Escolhido pelo presidente da Câmara, Rodrigo Maia (DEM-RJ), para presidir a Comissão Especial que vai analisar o mérito da proposta da reforma da Previdência, o deputado Marcelo Ramos (PR-AM) começou sua carreira política no PCdoB mas hoje se define como “liberal de centro”.

“Fiz uma releitura ideológica. Hoje, sou um político de centro. Do ponto de vista econômico, sou um liberal”, disse o parlamentar ao Estado.

Aos 45 anos, Ramos iniciou sua militância em 1991 no grêmio de sua escola e logo chamou a atenção da União da Juventude Socialista, braço do PCdoB. Ao lado do ex-senador Lindbergh Farias, ele ajudou a reorganizar a entidade. Ramos foi eleito vereador pelo PCdoB em Manaus em 2000. Depois migrou para o PSB e, a pedido de Eduardo Campos e Marina Silva, disputou o governo do Amazonas em 2014, chegando ao segundo turno.

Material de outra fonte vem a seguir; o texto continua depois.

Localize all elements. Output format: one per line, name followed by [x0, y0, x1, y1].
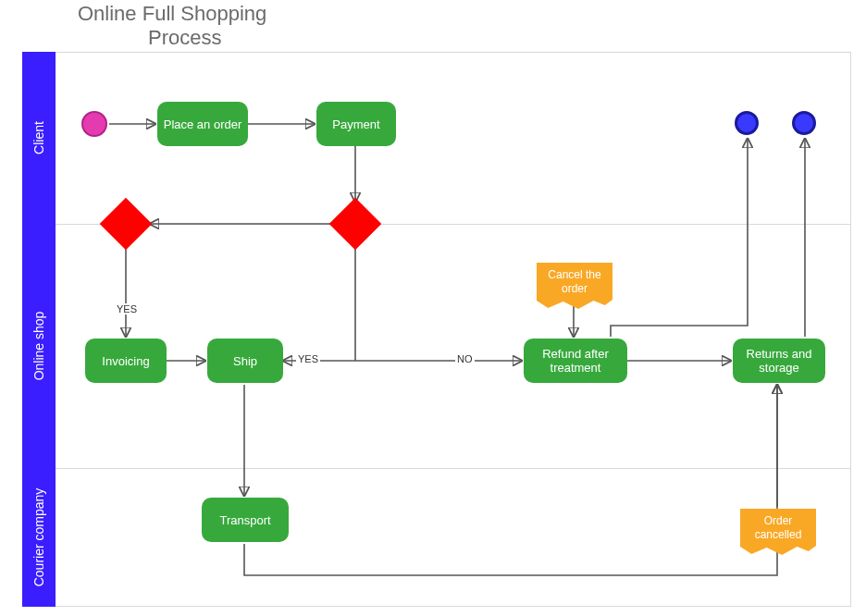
- lane-courier: Courier company: [22, 468, 56, 607]
- document-cancel-order: Cancel the order: [537, 263, 612, 309]
- task-label: Refund after treatment: [527, 347, 624, 375]
- lane-divider: [56, 468, 851, 469]
- lane-client: Client: [22, 52, 56, 224]
- lane-courier-label: Courier company: [31, 488, 46, 587]
- task-ship: Ship: [207, 339, 283, 383]
- lane-shop-label: Online shop: [31, 312, 46, 381]
- task-label: Returns and storage: [736, 347, 822, 375]
- lane-divider: [56, 224, 851, 225]
- task-label: Payment: [332, 117, 379, 131]
- end-event-2: [792, 111, 816, 135]
- task-payment: Payment: [316, 102, 396, 146]
- lane-client-label: Client: [31, 121, 46, 154]
- lane-shop: Online shop: [22, 224, 56, 468]
- task-transport: Transport: [202, 498, 289, 542]
- end-event-1: [735, 111, 759, 135]
- doc-label: Order cancelled: [748, 514, 809, 542]
- document-order-cancelled: Order cancelled: [740, 509, 816, 555]
- task-label: Invoicing: [102, 354, 149, 368]
- doc-label: Cancel the order: [544, 268, 605, 296]
- edge-label-yes: YES: [296, 353, 320, 364]
- task-place-order: Place an order: [157, 102, 248, 146]
- task-returns: Returns and storage: [733, 339, 825, 383]
- task-invoicing: Invoicing: [85, 339, 167, 383]
- edge-label-yes: YES: [115, 303, 139, 314]
- edge-label-no: NO: [455, 353, 475, 364]
- task-label: Ship: [233, 354, 257, 368]
- diagram-title-line1: Online Full Shopping: [78, 2, 266, 26]
- start-event: [81, 111, 107, 137]
- diagram-title-line2: Process: [148, 26, 221, 50]
- task-refund: Refund after treatment: [524, 339, 627, 383]
- task-label: Place an order: [164, 117, 242, 131]
- diagram-stage: Online Full Shopping Process Client Onli…: [0, 0, 866, 616]
- task-label: Transport: [219, 513, 270, 527]
- pool: [22, 52, 851, 607]
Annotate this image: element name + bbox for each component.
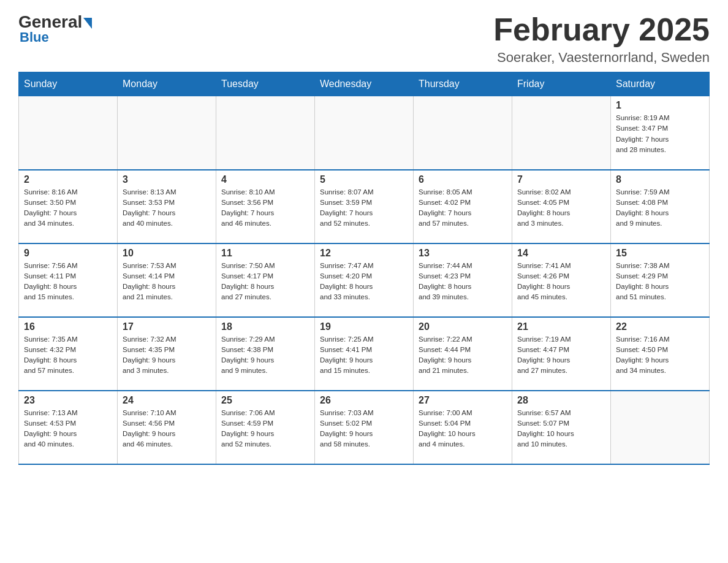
day-number: 26: [320, 395, 408, 406]
day-info: Sunrise: 7:38 AMSunset: 4:29 PMDaylight:…: [616, 261, 704, 303]
day-info: Sunrise: 7:35 AMSunset: 4:32 PMDaylight:…: [24, 334, 112, 377]
calendar-cell: 23Sunrise: 7:13 AMSunset: 4:53 PMDayligh…: [19, 391, 118, 464]
logo-blue: Blue: [18, 29, 49, 45]
day-number: 24: [123, 395, 211, 406]
day-info: Sunrise: 7:16 AMSunset: 4:50 PMDaylight:…: [616, 334, 704, 377]
day-info: Sunrise: 7:13 AMSunset: 4:53 PMDaylight:…: [24, 408, 112, 450]
calendar-cell: 3Sunrise: 8:13 AMSunset: 3:53 PMDaylight…: [118, 170, 216, 243]
calendar-cell: 9Sunrise: 7:56 AMSunset: 4:11 PMDaylight…: [19, 243, 118, 317]
title-section: February 2025 Soeraker, Vaesternorrland,…: [493, 12, 710, 66]
calendar-cell: 19Sunrise: 7:25 AMSunset: 4:41 PMDayligh…: [315, 317, 414, 391]
weekday-header-monday: Monday: [118, 72, 216, 96]
logo: General Blue: [18, 12, 93, 45]
day-info: Sunrise: 7:25 AMSunset: 4:41 PMDaylight:…: [320, 334, 408, 377]
day-number: 23: [24, 395, 112, 406]
day-number: 12: [320, 248, 408, 259]
weekday-header-saturday: Saturday: [611, 72, 710, 96]
calendar-cell: 7Sunrise: 8:02 AMSunset: 4:05 PMDaylight…: [512, 170, 611, 243]
day-number: 22: [616, 321, 704, 332]
calendar-week-3: 9Sunrise: 7:56 AMSunset: 4:11 PMDaylight…: [19, 243, 710, 317]
day-number: 1: [616, 100, 704, 111]
day-info: Sunrise: 7:56 AMSunset: 4:11 PMDaylight:…: [24, 261, 112, 303]
day-number: 4: [221, 174, 309, 185]
calendar-cell: 5Sunrise: 8:07 AMSunset: 3:59 PMDaylight…: [315, 170, 414, 243]
day-number: 17: [123, 321, 211, 332]
weekday-row: SundayMondayTuesdayWednesdayThursdayFrid…: [19, 72, 710, 96]
day-info: Sunrise: 7:32 AMSunset: 4:35 PMDaylight:…: [123, 334, 211, 377]
calendar-cell: 26Sunrise: 7:03 AMSunset: 5:02 PMDayligh…: [315, 391, 414, 464]
calendar-cell: 16Sunrise: 7:35 AMSunset: 4:32 PMDayligh…: [19, 317, 118, 391]
day-number: 16: [24, 321, 112, 332]
weekday-header-friday: Friday: [512, 72, 611, 96]
month-title: February 2025: [493, 12, 710, 47]
calendar-cell: 15Sunrise: 7:38 AMSunset: 4:29 PMDayligh…: [611, 243, 710, 317]
day-info: Sunrise: 8:10 AMSunset: 3:56 PMDaylight:…: [221, 187, 309, 229]
calendar-cell: 18Sunrise: 7:29 AMSunset: 4:38 PMDayligh…: [216, 317, 315, 391]
calendar-cell: 17Sunrise: 7:32 AMSunset: 4:35 PMDayligh…: [118, 317, 216, 391]
day-info: Sunrise: 8:07 AMSunset: 3:59 PMDaylight:…: [320, 187, 408, 229]
calendar-cell: [512, 96, 611, 170]
day-number: 19: [320, 321, 408, 332]
weekday-header-sunday: Sunday: [19, 72, 118, 96]
day-number: 3: [123, 174, 211, 185]
day-info: Sunrise: 7:53 AMSunset: 4:14 PMDaylight:…: [123, 261, 211, 303]
calendar-cell: [19, 96, 118, 170]
day-number: 2: [24, 174, 112, 185]
day-number: 14: [517, 248, 605, 259]
day-number: 8: [616, 174, 704, 185]
day-info: Sunrise: 7:29 AMSunset: 4:38 PMDaylight:…: [221, 334, 309, 377]
day-info: Sunrise: 7:41 AMSunset: 4:26 PMDaylight:…: [517, 261, 605, 303]
day-info: Sunrise: 7:10 AMSunset: 4:56 PMDaylight:…: [123, 408, 211, 450]
weekday-header-tuesday: Tuesday: [216, 72, 315, 96]
calendar-cell: 14Sunrise: 7:41 AMSunset: 4:26 PMDayligh…: [512, 243, 611, 317]
calendar-cell: 4Sunrise: 8:10 AMSunset: 3:56 PMDaylight…: [216, 170, 315, 243]
calendar-cell: 8Sunrise: 7:59 AMSunset: 4:08 PMDaylight…: [611, 170, 710, 243]
calendar-cell: [315, 96, 414, 170]
calendar-cell: 2Sunrise: 8:16 AMSunset: 3:50 PMDaylight…: [19, 170, 118, 243]
day-info: Sunrise: 7:44 AMSunset: 4:23 PMDaylight:…: [419, 261, 507, 303]
page-header: General Blue February 2025 Soeraker, Vae…: [18, 12, 710, 66]
calendar-cell: 1Sunrise: 8:19 AMSunset: 3:47 PMDaylight…: [611, 96, 710, 170]
calendar-week-2: 2Sunrise: 8:16 AMSunset: 3:50 PMDaylight…: [19, 170, 710, 243]
calendar-cell: 21Sunrise: 7:19 AMSunset: 4:47 PMDayligh…: [512, 317, 611, 391]
calendar-cell: [118, 96, 216, 170]
day-number: 28: [517, 395, 605, 406]
day-info: Sunrise: 7:47 AMSunset: 4:20 PMDaylight:…: [320, 261, 408, 303]
day-info: Sunrise: 7:03 AMSunset: 5:02 PMDaylight:…: [320, 408, 408, 450]
day-info: Sunrise: 7:59 AMSunset: 4:08 PMDaylight:…: [616, 187, 704, 229]
day-number: 5: [320, 174, 408, 185]
day-number: 10: [123, 248, 211, 259]
calendar-cell: [611, 391, 710, 464]
day-number: 21: [517, 321, 605, 332]
day-info: Sunrise: 7:22 AMSunset: 4:44 PMDaylight:…: [419, 334, 507, 377]
calendar-cell: 22Sunrise: 7:16 AMSunset: 4:50 PMDayligh…: [611, 317, 710, 391]
calendar-header: SundayMondayTuesdayWednesdayThursdayFrid…: [19, 72, 710, 96]
day-number: 11: [221, 248, 309, 259]
day-info: Sunrise: 7:00 AMSunset: 5:04 PMDaylight:…: [419, 408, 507, 450]
calendar-cell: [216, 96, 315, 170]
day-info: Sunrise: 8:16 AMSunset: 3:50 PMDaylight:…: [24, 187, 112, 229]
day-info: Sunrise: 6:57 AMSunset: 5:07 PMDaylight:…: [517, 408, 605, 450]
day-info: Sunrise: 8:19 AMSunset: 3:47 PMDaylight:…: [616, 113, 704, 155]
calendar-body: 1Sunrise: 8:19 AMSunset: 3:47 PMDaylight…: [19, 96, 710, 464]
calendar-cell: 6Sunrise: 8:05 AMSunset: 4:02 PMDaylight…: [414, 170, 512, 243]
day-number: 9: [24, 248, 112, 259]
day-info: Sunrise: 7:50 AMSunset: 4:17 PMDaylight:…: [221, 261, 309, 303]
weekday-header-thursday: Thursday: [414, 72, 512, 96]
day-number: 13: [419, 248, 507, 259]
day-info: Sunrise: 8:02 AMSunset: 4:05 PMDaylight:…: [517, 187, 605, 229]
day-number: 27: [419, 395, 507, 406]
logo-arrow-icon: [83, 18, 92, 29]
day-number: 20: [419, 321, 507, 332]
calendar-cell: 12Sunrise: 7:47 AMSunset: 4:20 PMDayligh…: [315, 243, 414, 317]
calendar-cell: 24Sunrise: 7:10 AMSunset: 4:56 PMDayligh…: [118, 391, 216, 464]
calendar-cell: 25Sunrise: 7:06 AMSunset: 4:59 PMDayligh…: [216, 391, 315, 464]
calendar-cell: 27Sunrise: 7:00 AMSunset: 5:04 PMDayligh…: [414, 391, 512, 464]
day-number: 25: [221, 395, 309, 406]
calendar-week-4: 16Sunrise: 7:35 AMSunset: 4:32 PMDayligh…: [19, 317, 710, 391]
weekday-header-wednesday: Wednesday: [315, 72, 414, 96]
day-info: Sunrise: 7:06 AMSunset: 4:59 PMDaylight:…: [221, 408, 309, 450]
day-info: Sunrise: 8:05 AMSunset: 4:02 PMDaylight:…: [419, 187, 507, 229]
calendar-cell: 11Sunrise: 7:50 AMSunset: 4:17 PMDayligh…: [216, 243, 315, 317]
location: Soeraker, Vaesternorrland, Sweden: [493, 50, 710, 66]
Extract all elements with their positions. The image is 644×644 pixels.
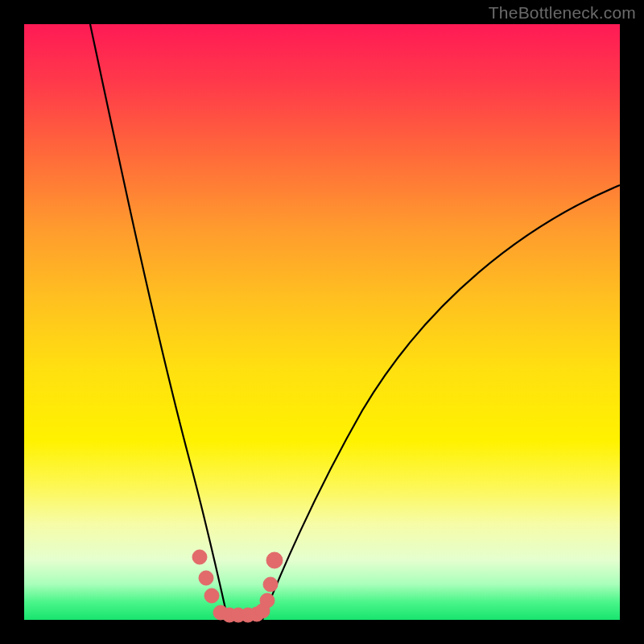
- svg-point-9: [260, 593, 275, 608]
- left-curve: [90, 24, 227, 616]
- svg-point-11: [266, 552, 283, 568]
- curves-svg: [24, 24, 620, 620]
- watermark-label: TheBottleneck.com: [489, 3, 636, 23]
- svg-point-1: [199, 571, 213, 585]
- svg-point-10: [263, 577, 278, 592]
- plot-area: [24, 24, 620, 620]
- svg-point-0: [192, 550, 207, 564]
- chart-frame: TheBottleneck.com: [0, 0, 644, 644]
- trough-dots: [192, 550, 283, 622]
- svg-point-2: [204, 588, 219, 603]
- right-curve: [262, 185, 620, 620]
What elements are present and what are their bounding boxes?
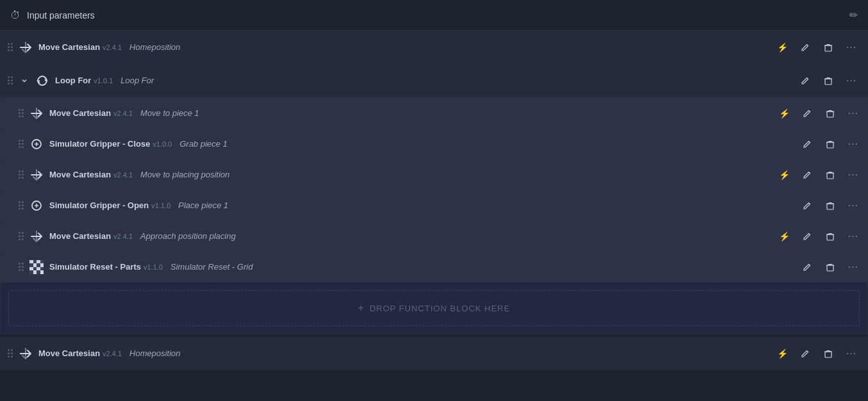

Hoje está no PR, partido pelo qual disputou a prefeitura novamente em 2016, sendo derrotado no segundo turno pelo tucano Arthur Virgílio. Em seus discursos no plenário da Câmara, Ramos sempre apresentou críticas ao projeto enviado pelo Palácio do Planalto. “Não é verdade esse discurso que a reforma é só para combater privilégios. A essência dela é fazer ajuste fiscal. A proposta precisa ser calibrada. Não posso sacrificar o idoso de baixa renda.”

Sobre o governo Bolsonaro, o deputado disse que só tem rumo na economia. “Não tem propostas para o País.”